(Page-level text extractions)
_ _ _

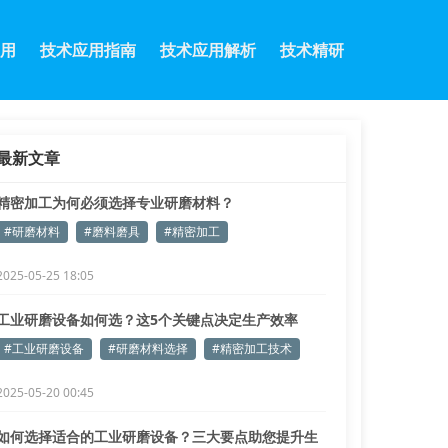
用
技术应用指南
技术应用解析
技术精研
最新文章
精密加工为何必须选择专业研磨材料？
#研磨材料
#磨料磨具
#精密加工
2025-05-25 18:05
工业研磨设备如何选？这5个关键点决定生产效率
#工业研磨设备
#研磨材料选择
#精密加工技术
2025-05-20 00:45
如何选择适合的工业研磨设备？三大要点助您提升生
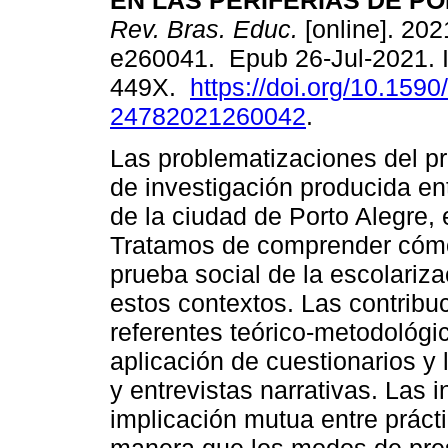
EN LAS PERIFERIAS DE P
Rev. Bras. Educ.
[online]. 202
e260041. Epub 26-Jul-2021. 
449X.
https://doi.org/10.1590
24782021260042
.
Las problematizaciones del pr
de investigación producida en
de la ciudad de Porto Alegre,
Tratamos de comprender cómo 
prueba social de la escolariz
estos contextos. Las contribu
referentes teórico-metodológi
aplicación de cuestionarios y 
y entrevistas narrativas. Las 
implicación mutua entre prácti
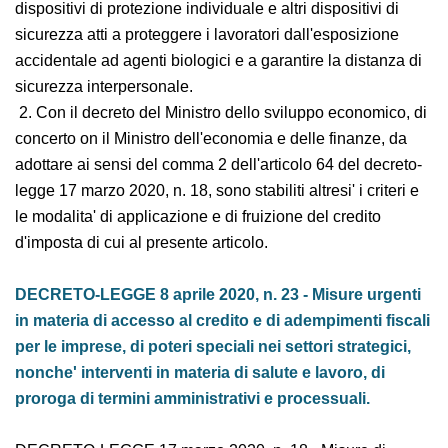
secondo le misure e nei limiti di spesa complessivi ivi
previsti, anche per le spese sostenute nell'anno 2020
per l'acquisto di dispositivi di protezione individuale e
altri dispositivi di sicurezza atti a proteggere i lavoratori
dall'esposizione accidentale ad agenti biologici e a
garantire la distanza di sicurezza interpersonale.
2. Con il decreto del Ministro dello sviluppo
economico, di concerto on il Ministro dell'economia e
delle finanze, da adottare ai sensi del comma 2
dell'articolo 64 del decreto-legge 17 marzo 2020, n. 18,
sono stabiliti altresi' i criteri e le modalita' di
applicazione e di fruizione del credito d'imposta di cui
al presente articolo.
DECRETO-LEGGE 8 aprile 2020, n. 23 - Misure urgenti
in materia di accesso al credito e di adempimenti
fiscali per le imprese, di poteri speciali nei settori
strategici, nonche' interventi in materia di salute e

_ _ _

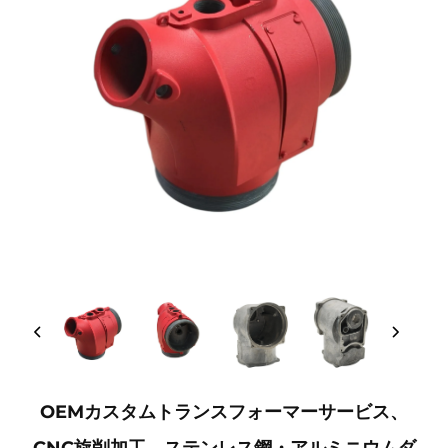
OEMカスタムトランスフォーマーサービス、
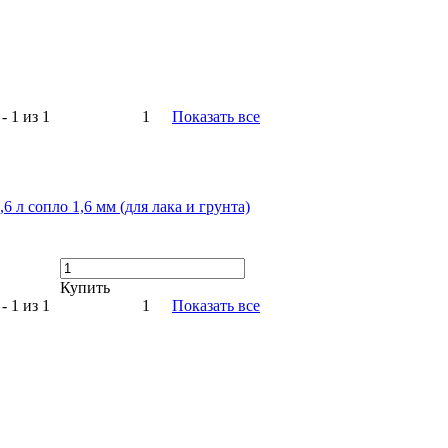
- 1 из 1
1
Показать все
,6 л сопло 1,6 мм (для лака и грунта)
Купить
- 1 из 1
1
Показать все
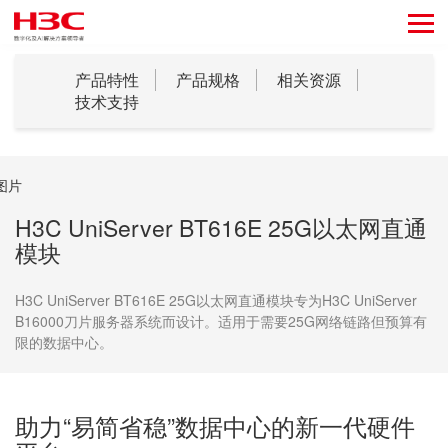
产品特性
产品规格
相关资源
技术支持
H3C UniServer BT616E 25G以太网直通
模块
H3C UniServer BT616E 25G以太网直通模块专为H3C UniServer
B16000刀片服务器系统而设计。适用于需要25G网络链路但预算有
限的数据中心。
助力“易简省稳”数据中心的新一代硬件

_ _ _

Using the records above, restate word for word the lines from the one with "delle finanze, da" through the one with "al presente articolo.", both included.

Result:
delle finanze, da adottare ai sensi del comma 2
dell'articolo 64 del decreto-legge 17 marzo 2020, n. 18,
sono stabiliti altresi' i criteri e le modalita' di
applicazione e di fruizione del credito d'imposta di cui
al presente articolo.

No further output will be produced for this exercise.